*** Given entries ***

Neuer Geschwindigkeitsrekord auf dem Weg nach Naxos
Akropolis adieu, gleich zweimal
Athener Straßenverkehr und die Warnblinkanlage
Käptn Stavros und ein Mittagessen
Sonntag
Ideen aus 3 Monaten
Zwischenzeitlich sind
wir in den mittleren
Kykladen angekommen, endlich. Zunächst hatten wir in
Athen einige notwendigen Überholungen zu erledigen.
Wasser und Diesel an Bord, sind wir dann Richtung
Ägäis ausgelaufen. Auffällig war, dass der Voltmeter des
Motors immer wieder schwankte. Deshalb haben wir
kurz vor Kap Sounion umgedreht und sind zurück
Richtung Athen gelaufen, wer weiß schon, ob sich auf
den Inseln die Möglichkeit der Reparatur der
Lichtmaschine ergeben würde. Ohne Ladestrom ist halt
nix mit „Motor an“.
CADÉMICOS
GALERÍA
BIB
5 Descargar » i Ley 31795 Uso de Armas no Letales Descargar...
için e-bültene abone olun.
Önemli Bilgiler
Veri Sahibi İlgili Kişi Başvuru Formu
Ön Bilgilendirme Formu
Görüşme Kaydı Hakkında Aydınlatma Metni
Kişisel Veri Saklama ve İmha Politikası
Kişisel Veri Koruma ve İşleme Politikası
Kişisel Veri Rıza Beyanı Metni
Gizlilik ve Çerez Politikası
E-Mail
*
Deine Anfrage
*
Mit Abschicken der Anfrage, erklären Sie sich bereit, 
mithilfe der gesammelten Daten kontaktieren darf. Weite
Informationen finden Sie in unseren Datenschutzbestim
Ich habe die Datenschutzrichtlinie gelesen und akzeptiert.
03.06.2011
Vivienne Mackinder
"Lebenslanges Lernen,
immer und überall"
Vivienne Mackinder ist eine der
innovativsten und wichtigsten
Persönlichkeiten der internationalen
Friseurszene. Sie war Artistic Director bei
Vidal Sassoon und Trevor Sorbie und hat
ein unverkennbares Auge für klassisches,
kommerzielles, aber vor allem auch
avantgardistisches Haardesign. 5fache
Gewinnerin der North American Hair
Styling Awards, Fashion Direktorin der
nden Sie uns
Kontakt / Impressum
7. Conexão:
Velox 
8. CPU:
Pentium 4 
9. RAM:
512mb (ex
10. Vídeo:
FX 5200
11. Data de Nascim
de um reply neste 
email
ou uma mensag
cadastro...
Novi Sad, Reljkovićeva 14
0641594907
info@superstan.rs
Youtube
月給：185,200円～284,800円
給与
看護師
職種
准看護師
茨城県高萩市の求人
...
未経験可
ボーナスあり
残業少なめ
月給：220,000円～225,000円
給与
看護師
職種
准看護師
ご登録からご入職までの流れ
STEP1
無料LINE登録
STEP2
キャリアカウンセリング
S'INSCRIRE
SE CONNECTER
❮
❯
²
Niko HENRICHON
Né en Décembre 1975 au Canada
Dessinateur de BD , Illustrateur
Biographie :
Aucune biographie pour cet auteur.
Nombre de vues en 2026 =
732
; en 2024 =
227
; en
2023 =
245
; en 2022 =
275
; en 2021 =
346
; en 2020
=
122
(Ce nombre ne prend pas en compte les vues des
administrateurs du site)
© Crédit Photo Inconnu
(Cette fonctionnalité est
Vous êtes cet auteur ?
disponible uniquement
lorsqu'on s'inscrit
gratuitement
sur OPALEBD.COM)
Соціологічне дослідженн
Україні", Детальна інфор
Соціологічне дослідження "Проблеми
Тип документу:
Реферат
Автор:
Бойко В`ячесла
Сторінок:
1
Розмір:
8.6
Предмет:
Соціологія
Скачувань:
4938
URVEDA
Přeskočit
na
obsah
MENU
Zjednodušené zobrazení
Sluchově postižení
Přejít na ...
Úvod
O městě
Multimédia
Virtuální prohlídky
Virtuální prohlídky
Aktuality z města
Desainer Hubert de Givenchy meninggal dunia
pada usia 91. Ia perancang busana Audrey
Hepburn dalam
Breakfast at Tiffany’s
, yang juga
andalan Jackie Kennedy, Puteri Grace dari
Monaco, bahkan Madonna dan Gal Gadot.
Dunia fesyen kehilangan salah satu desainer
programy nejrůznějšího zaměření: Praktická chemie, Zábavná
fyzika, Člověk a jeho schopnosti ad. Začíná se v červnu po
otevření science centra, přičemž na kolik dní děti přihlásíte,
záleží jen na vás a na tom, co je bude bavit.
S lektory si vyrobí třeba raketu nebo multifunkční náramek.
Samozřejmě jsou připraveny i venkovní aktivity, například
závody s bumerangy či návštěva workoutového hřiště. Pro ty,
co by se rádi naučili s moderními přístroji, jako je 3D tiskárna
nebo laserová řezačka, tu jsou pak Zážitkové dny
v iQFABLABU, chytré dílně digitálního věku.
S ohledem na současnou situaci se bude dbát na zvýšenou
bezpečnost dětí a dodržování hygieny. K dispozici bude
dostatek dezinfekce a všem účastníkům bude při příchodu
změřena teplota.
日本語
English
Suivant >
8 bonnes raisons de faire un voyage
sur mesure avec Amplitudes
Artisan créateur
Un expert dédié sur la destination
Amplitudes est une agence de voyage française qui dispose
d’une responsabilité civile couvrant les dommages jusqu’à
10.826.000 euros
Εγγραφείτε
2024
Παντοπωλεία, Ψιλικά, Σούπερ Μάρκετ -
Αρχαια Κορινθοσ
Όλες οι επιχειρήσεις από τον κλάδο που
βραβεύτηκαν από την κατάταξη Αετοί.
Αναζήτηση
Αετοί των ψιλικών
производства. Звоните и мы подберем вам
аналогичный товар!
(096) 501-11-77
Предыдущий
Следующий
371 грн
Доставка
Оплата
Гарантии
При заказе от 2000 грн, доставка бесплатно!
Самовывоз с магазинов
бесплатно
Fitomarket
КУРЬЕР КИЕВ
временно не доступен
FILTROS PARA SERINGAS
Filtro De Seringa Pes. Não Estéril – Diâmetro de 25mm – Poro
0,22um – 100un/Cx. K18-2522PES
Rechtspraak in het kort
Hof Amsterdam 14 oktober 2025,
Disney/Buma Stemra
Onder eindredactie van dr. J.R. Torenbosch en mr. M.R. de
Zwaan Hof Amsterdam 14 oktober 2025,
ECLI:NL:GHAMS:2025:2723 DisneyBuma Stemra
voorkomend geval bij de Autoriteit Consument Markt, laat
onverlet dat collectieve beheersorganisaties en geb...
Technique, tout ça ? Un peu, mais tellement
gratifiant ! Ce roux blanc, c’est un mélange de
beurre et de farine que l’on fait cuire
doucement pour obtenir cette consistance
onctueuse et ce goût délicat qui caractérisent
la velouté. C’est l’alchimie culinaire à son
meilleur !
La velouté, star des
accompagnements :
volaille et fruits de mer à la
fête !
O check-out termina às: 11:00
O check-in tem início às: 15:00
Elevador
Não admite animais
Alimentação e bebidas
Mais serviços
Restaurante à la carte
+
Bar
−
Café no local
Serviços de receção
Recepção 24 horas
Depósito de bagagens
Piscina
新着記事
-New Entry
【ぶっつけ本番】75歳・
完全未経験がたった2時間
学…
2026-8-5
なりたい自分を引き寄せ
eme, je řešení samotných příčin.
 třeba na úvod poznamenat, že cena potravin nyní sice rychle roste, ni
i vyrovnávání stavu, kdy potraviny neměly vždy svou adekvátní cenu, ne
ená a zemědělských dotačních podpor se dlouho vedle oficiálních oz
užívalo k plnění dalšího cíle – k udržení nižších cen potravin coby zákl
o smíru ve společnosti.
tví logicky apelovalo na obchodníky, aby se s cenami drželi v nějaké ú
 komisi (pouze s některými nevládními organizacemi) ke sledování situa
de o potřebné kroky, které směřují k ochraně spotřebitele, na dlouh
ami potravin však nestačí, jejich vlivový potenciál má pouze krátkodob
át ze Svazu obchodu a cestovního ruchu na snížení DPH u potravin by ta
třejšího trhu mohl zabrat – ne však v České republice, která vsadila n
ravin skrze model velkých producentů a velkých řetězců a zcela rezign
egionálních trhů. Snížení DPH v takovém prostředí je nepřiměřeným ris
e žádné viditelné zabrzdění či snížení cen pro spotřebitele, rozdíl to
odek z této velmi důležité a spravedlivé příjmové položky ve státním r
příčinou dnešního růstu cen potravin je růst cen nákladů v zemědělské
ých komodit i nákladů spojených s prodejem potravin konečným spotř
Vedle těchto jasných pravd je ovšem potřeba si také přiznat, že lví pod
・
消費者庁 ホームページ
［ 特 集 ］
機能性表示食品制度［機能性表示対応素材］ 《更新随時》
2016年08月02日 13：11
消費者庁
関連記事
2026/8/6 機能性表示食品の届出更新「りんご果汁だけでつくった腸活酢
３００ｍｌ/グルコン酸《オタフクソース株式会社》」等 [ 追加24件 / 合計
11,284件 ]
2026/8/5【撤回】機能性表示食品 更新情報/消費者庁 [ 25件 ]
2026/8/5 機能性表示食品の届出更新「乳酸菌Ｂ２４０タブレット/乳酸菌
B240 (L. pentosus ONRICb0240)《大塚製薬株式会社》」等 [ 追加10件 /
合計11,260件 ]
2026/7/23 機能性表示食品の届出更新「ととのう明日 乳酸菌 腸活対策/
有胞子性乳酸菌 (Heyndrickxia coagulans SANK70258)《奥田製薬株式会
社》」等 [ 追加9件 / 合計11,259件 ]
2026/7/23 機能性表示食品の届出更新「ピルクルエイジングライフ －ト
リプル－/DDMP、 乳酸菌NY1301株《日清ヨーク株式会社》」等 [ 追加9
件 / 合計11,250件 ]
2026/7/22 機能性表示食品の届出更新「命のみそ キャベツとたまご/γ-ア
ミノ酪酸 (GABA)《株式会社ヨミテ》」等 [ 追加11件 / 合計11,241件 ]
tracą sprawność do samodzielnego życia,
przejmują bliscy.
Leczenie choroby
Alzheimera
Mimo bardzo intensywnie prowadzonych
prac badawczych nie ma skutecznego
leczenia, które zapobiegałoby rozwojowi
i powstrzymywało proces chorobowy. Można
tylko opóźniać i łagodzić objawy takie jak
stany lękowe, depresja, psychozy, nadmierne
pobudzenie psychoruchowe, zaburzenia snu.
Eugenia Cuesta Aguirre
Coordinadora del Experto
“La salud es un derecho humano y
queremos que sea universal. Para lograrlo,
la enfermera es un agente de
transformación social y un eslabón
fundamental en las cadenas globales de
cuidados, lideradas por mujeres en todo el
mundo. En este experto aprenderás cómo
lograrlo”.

*** End of Given entries ***

What the task asks - Print only these lines, please. They run from the start of the entries above to the line containing "Motors immer wieder", both ends included, and must match exactly.

Response -
Neuer Geschwindigkeitsrekord auf dem Weg nach Naxos
Akropolis adieu, gleich zweimal
Athener Straßenverkehr und die Warnblinkanlage
Käptn Stavros und ein Mittagessen
Sonntag
Ideen aus 3 Monaten
Zwischenzeitlich sind
wir in den mittleren
Kykladen angekommen, endlich. Zunächst hatten wir in
Athen einige notwendigen Überholungen zu erledigen.
Wasser und Diesel an Bord, sind wir dann Richtung
Ägäis ausgelaufen. Auffällig war, dass der Voltmeter des
Motors immer wieder schwankte. Deshalb haben wir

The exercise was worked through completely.